Pendidikan antikorupsi tidak bisa hanya jadi muatan lokal yang dibaca lalu dilupakan. Ia harus hadir lewat keteladanan: guru yang adil, orang tua yang jujur, pemimpin yang bersih. Anak-anak tidak akan percaya pada nilai kejujuran jika mereka melihat orang dewasa melanggarnya setiap hari.
Lembaga seperti KPK, kejaksaan, dan kepolisian sudah bekerja keras menangani kasus-kasus besar. Tapi tantangan mereka semakin berat: tekanan politik, pelemahan institusi, dan rasa tidak percaya dari masyarakat. Di sinilah peran warga menjadi krusial. Masyarakat bukan hanya penonton. Kita bisa jadi pengawas, pelapor, bahkan penolak praktik curang sekecil apa pun.

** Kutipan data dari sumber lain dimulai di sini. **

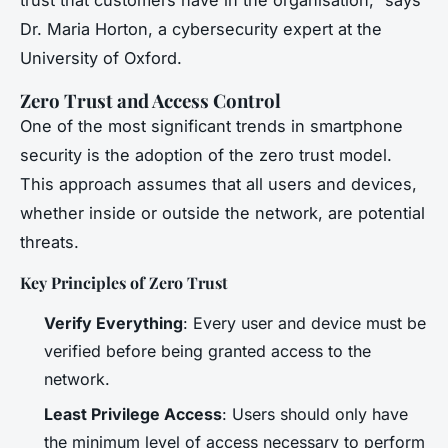
trust that customers have in the organisation,” says
Dr. Maria Horton, a cybersecurity expert at the
University of Oxford.
Zero Trust and Access Control
One of the most significant trends in smartphone
security is the adoption of the zero trust model.
This approach assumes that all users and devices,
whether inside or outside the network, are potential
threats.
Key Principles of Zero Trust
Verify Everything
: Every user and device must be
verified before being granted access to the
network.
Least Privilege Access
: Users should only have
the minimum level of access necessary to perform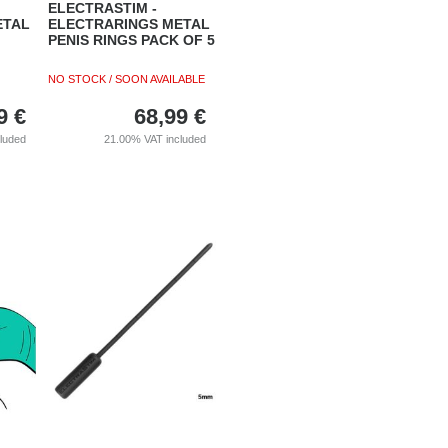
ELECTRASTIM -
ETAL
ELECTRARINGS METAL
PENIS RINGS PACK OF 5
NO STOCK / SOON AVAILABLE
9
€
68,99
€
cluded
21.00%
VAT included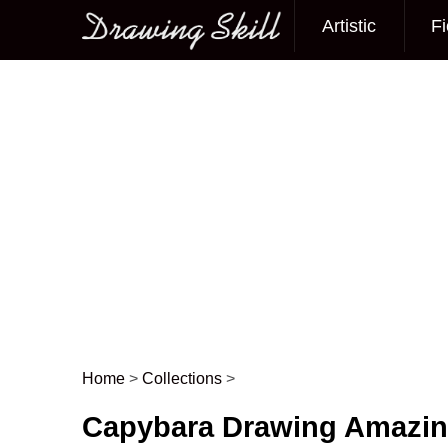
Artistic
Fi
Main menu
Home
>
Collections
>
Post navigation
Capybara Drawing Amazi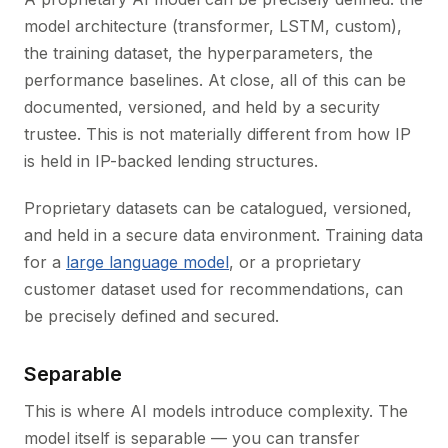
model architecture (transformer, LSTM, custom),
the training dataset, the hyperparameters, the
performance baselines. At close, all of this can be
documented, versioned, and held by a security
trustee. This is not materially different from how IP
is held in IP-backed lending structures.
Proprietary datasets can be catalogued, versioned,
and held in a secure data environment. Training data
for a
large language model
, or a proprietary
customer dataset used for recommendations, can
be precisely defined and secured.
Separable
This is where AI models introduce complexity. The
model itself is separable — you can transfer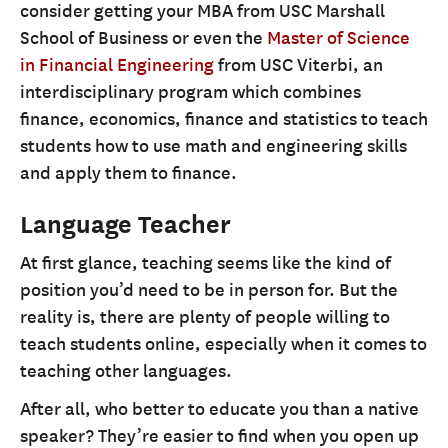
consider getting your MBA from USC Marshall
School of Business or even the
Master of Science
in Financial Engineering
from USC Viterbi, an
interdisciplinary program which combines
finance, economics, finance and statistics to teach
students how to use math and engineering skills
and apply them to finance.
Language Teacher
At first glance, teaching seems like the kind of
position you’d need to be in person for. But the
reality is, there are plenty of people willing to
teach students online, especially when it comes to
teaching other languages.
After all, who better to educate you than a native
speaker? They’re easier to find when you open up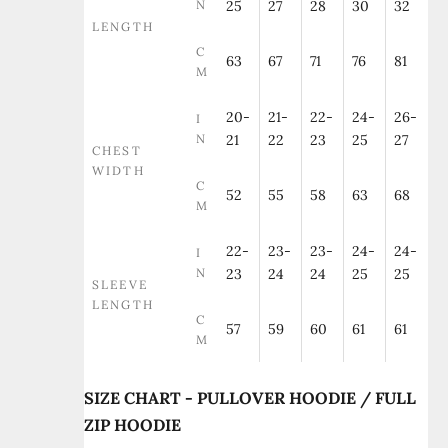
N
25
27
28
30
32
LENGTH
C
63
67
71
76
81
M
20-
21-
22-
24-
26-
I
N
21
22
23
25
27
CHEST
WIDTH
C
52
55
58
63
68
M
22-
23-
23-
24-
24-
I
N
23
24
24
25
25
SLEEVE
LENGTH
C
57
59
60
61
61
M
SIZE CHART - PULLOVER HOODIE / FULL
ZIP HOODIE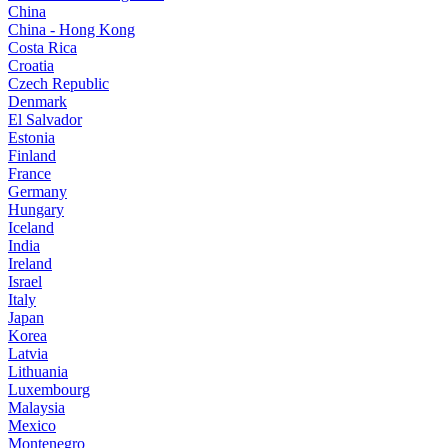
China
China - Hong Kong
Costa Rica
Croatia
Czech Republic
Denmark
El Salvador
Estonia
Finland
France
Germany
Hungary
Iceland
India
Ireland
Israel
Italy
Japan
Korea
Latvia
Lithuania
Luxembourg
Malaysia
Mexico
Montenegro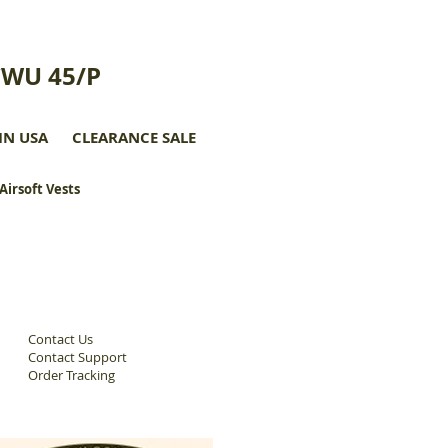
CWU 45/P
IN USA
CLEARANCE SALE
 Airsoft Vests
Contact Us
Contact Support
Order Tracking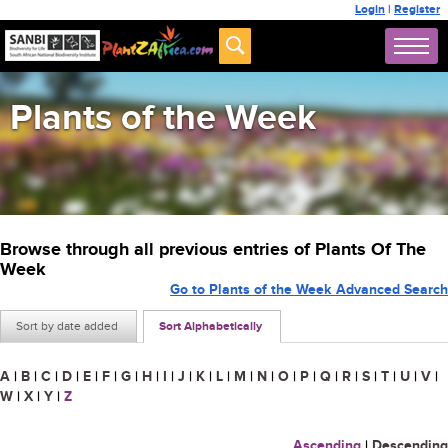
Login
|
Register
Plants of the Week
Browse through all previous entries of Plants Of The
Week
Go to Plants of the Week Advanced Search
Sort by date added
Sort Alphabetically
A
|
B
|
C
|
D
|
E
|
F
|
G
|
H
|
I
|
J
|
K
|
L
|
M
|
N
|
O
|
P
|
Q
|
R
|
S
|
T
|
U
|
V
|
W
|
X
|
Y
|
Z
Ascending
|
Descending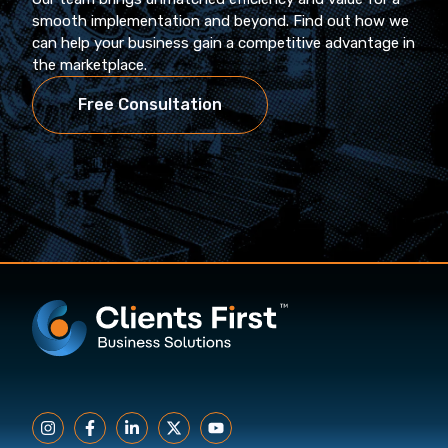
smooth implementation and beyond. Find out how we
can help your business gain a competitive advantage in
the marketplace.
Free Consultation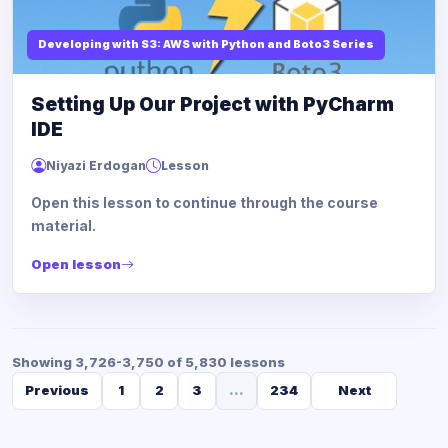
Developing with S3: AWS with Python and Boto3 Series
Setting Up Our Project with PyCharm
IDE
Niyazi Erdogan
Lesson
Open this lesson to continue through the course
material.
Open lesson
Showing 3,726-3,750 of 5,830 lessons
Previous
1
2
3
...
234
Next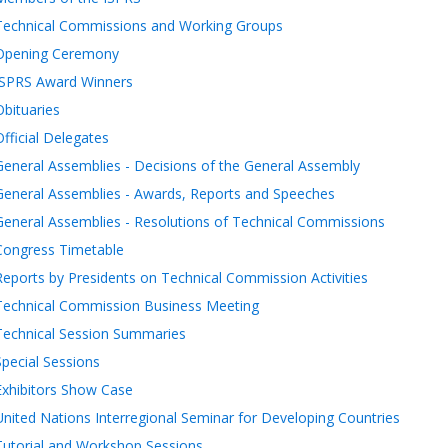
Technical Commissions and Working Groups
Opening Ceremony
ISPRS Award Winners
Obituaries
Official Delegates
General Assemblies - Decisions of the General Assembly
General Assemblies - Awards, Reports and Speeches
General Assemblies - Resolutions of Technical Commissions
Congress Timetable
Reports by Presidents on Technical Commission Activities
Technical Commission Business Meeting
Technical Session Summaries
Special Sessions
Exhibitors Show Case
United Nations Interregional Seminar for Developing Countries
Tutorial and Workshop Sessions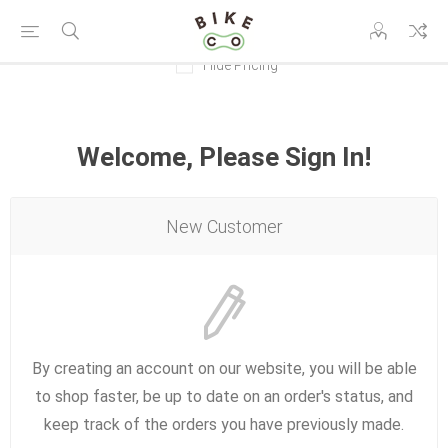
Hide Pricing
Welcome, Please Sign In!
New Customer
By creating an account on our website, you will be able
to shop faster, be up to date on an order's status, and
keep track of the orders you have previously made.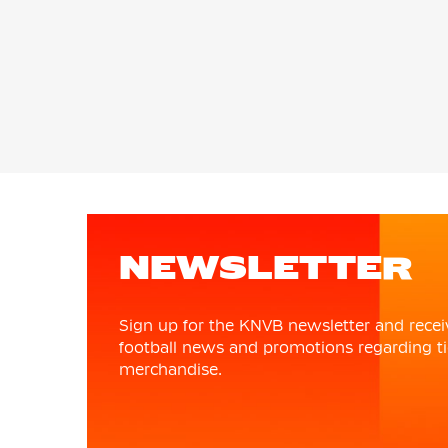
NEWSLETTER
Sign up for the KNVB newsletter and recei
football news and promotions regarding ti
merchandise.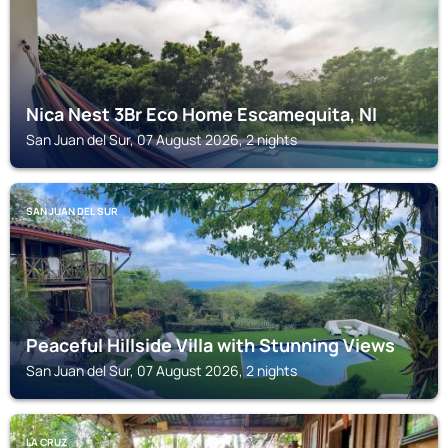
Nica Nest 3Br Eco Home Escamequita, NI
San Juan del Sur, 07 August 2026, 2 nights
SAN JUAN DEL SUR
Peaceful Hillside Villa with Stunning Views
San Juan del Sur, 07 August 2026, 2 nights
LA CRUZ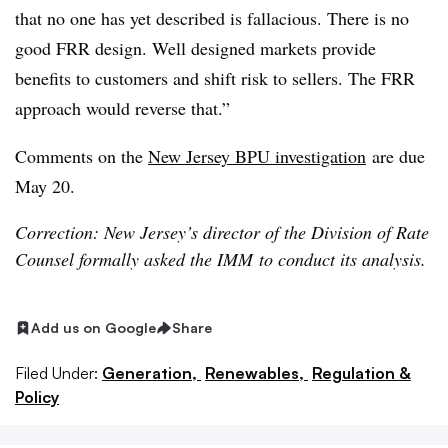
that no one has yet described is fallacious. There is no
good FRR design. Well designed markets provide
benefits to customers and shift risk to sellers. The FRR
approach would reverse that.”
Comments on the
New Jersey BPU investigation
are due
May 20.
Correction: New Jersey’s director of the Division of Rate
Counsel formally asked the IMM to conduct its analysis.
Add us on Google
Share
Filed Under:
Generation,
Renewables,
Regulation &
Policy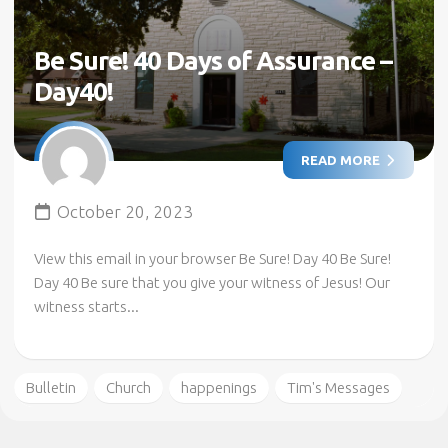
Be Sure! 40 Days of Assurance –
Day40!
READ MORE
October 20, 2023
View this email in your browser Be Sure! Day 40 Be Sure!
Day 40 Be sure that you give your witness of Jesus! Our
witness starts...
Bulletin
Church
happenings
Tim's Messages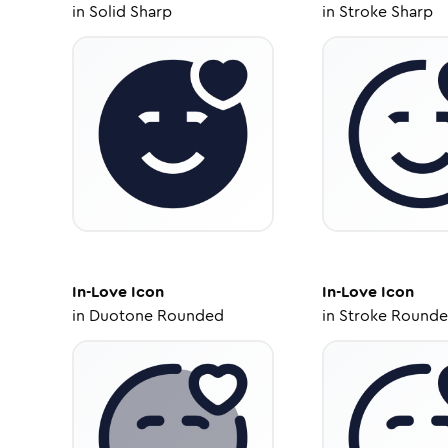
in
Solid Sharp
in
Stroke Sharp
In-Love
Icon
In-Love
Icon
in
Duotone Rounded
in
Stroke Round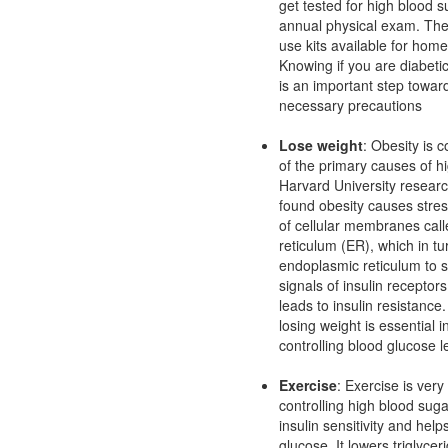
get tested for high blood 
annual physical exam. The
use kits available for home
Knowing if you are diabetic
is an important step towar
necessary precautions
Lose weight
: Obesity is 
of the primary causes of h
Harvard University resear
found obesity causes stres
of cellular membranes cal
reticulum (ER), which in t
endoplasmic reticulum to 
signals of insulin receptor
leads to insulin resistance
losing weight is essential 
controlling blood glucose l
Exercise
: Exercise is very 
controlling high blood suga
insulin sensitivity and hel
glucose. It lowers triglyce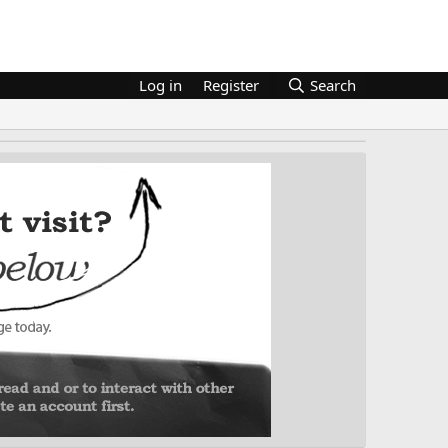
Log in
Register
Search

Langkah-langkah kecil tetap penting. Tidak menyuap. Tidak membenarkan kecurangan. Berani bertanya ke mana arah anggaran desa. Membangun transparansi, bahkan di organisasi kecil tempat kita berkegiatan. Semua itu bagian dari perjuangan melawan korupsi, walau skalanya tidak selalu besar.